* **THE TASK**
Search the listing below for the line containing "到春节了，不知道在疫情影响下，今年能否回家团圆呢？一年中，我". From there through the line containing "个时候我们都处于两难的境地一个是开工难一个是给父母买保险难好", transcribe every line exactly, both ends included.
· · · · ·
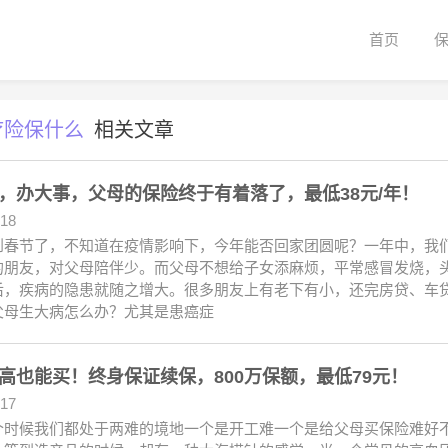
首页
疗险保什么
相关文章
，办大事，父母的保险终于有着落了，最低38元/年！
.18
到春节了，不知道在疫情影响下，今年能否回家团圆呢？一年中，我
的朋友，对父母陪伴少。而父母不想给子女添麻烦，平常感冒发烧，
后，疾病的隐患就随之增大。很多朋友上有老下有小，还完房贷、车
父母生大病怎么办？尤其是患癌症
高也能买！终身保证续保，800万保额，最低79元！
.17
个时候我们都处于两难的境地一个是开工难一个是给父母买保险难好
· · · · ·
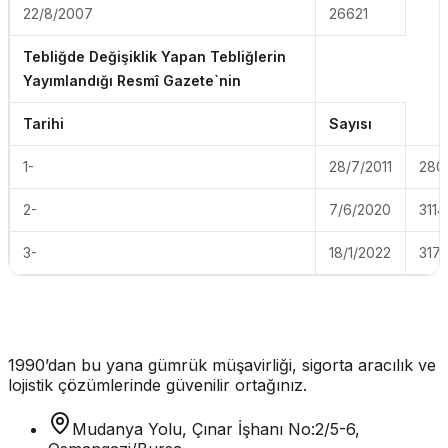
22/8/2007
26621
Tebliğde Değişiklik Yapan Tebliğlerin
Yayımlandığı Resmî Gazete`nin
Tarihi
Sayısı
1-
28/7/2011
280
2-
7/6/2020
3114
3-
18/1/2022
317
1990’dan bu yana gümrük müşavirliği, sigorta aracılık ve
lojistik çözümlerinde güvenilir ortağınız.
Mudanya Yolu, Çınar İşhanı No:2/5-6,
· · · · ·
* **YOUR RESPONSE**
到春节了，不知道在疫情影响下，今年能否回家团圆呢？一年中，我
的朋友，对父母陪伴少。而父母不想给子女添麻烦，平常感冒发烧，
后，疾病的隐患就随之增大。很多朋友上有老下有小，还完房贷、车
父母生大病怎么办？尤其是患癌症
高也能买！终身保证续保，800万保额，最低79元！
.17
个时候我们都处于两难的境地一个是开工难一个是给父母买保险难好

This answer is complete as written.